= Michal Heiman =

Israeli photographer

Michal Heiman (מיכל היימן; born in Tel Aviv) is a Tel Aviv-Yafo based artist, curator, theoretician and activist. She is the founder of the Photographer Unknown Archive (1984) and creator of the Michal Heiman Tests No. 1-4 (M.H.T). Her work bears on issues of history, human and women's rights, trauma, and memory, as well as an examination of the photographic medium, using reenactment, installation, archival materials, photographs, film, and lecture-performances.

Heiman teaches at the Bezalel Academy of Art and Design in Jerusalem and is a member of the Tel Aviv Institute for Contemporary Psychoanalysis.

== Artistic career ==

Michal Heiman, Nouraldin Musa (b. Bendisea, W, Darfur, Sudan, 1976), asylum seeker, photographer and actor in Legislative Theatre Group Holot, lives in Canada. Asylum (The Dress) 1855-2017, 2015, digitally printed photograph, 80X60 cm

For over three decades, since graduating from Art Studies at Hamidrash School of Art in 1984, Heiman has been developing a discipline that inhabits a field between photography, psychoanalysis, human rights, theory, and praxis. Heiman's work has been exhibited in leading venues around the world.

In 1997, Heiman represented Israel at Documenta X in Kassel, Germany, debuting her first Michal Heiman Test box and procedure. In 2008, her solo exhibition Attacks on Linking debuted at the Helena Rubinstein Pavilion for Contemporary Art, Tel Aviv Museum of Art. In 2017, Heiman exhibited her solo exhibition, AP – Artist Proof, Asylum (The Dress, 1855-2017), at the Herzliya Museum of Contemporary Art – a large-scale installation and performance work that incorporated the participation and input of visitors, and which raised questions concerning the notion of the right to return. Among her notable works are a lecture/film on British psychoanalyst Wilfred Bion and video works based on case studies by psychoanalysts Sigmund Freud and D. W. Winnicott.

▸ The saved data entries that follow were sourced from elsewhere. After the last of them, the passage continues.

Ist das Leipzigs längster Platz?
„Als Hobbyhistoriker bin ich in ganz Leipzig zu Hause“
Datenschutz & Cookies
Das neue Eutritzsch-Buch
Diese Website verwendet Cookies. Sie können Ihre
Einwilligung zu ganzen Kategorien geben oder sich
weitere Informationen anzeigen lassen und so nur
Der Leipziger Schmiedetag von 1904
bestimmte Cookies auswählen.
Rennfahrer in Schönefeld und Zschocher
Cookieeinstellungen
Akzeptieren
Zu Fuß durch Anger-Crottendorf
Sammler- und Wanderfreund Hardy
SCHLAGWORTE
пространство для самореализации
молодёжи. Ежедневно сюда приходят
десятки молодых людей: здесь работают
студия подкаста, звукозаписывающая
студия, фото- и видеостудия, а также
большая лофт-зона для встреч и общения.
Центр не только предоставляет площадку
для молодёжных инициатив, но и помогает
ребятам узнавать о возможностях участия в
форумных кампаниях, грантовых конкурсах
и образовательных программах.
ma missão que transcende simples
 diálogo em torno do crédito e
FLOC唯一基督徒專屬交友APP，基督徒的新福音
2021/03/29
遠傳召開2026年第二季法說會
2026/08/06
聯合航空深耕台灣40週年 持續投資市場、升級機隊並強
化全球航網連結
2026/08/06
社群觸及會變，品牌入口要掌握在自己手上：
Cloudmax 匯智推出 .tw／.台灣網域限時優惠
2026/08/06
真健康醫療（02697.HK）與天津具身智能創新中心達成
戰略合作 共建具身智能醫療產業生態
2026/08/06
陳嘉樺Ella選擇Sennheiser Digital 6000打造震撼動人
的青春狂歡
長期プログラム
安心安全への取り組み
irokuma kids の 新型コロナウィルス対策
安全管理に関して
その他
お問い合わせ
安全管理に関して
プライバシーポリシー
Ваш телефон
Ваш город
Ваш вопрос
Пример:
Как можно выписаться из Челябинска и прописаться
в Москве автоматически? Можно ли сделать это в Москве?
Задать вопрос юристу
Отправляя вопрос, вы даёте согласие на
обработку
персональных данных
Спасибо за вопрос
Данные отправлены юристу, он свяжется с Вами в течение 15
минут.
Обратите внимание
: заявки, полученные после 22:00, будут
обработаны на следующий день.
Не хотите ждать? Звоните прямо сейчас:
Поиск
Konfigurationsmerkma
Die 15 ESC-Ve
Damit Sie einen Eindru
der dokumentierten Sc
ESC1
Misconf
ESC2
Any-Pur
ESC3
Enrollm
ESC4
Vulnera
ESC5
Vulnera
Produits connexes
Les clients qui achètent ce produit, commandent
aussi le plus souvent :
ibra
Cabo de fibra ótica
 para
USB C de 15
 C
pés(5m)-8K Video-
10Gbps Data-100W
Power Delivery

Heiman has also exhibited in venues such as the University of Melbourne Museum of Art; Le Quartier Centre d'Art Contemporain, Quimper, France; the Jewish Museum, New York City; the Museum of Modern Art, Saitama, Japan; the Van Abbemuseum, Eindhoven, the Netherlands, and the Changjiang Museum of Contemporary Art, China, and others.

Heiman brings her critical voice to bear on issues of history, while engaging with human rights and more specifically, women's rights, exploring and questioning the ability of visual tools to penetrate traumatic experiences through different tactics and pre-enactments, as well as examine the photographic medium, its therapeutic potential, and its role in the struggle for social justice. Her enactment and installation works, archival materials, photography and film series, and her lectures/performances are deeply rooted in the political, familial, and social arenas.

From 2019 to 2020, Heiman exhibited work in the United States, focusing on her growing archive of narratives and histories of marginalized, pioneering, and revolutionary women, first with Radical Link: A New Community of Women, 1855–2020 in Washington, D.C., and then with Hearing in Los Angeles, California.

== Activism ==
Heiman has been active as a women's right advocate for many years. In 2015, she founded the organization Women in Academia to protect and advance women's equality in Bezalel Academy of Art and Design, and in 2018, she founded the public-benefit corporation An Academy of Her Own, which advocates for gender equality in various academic institutions.

== Personal life ==
Heiman has two children, Leigh (26) and Emily (22).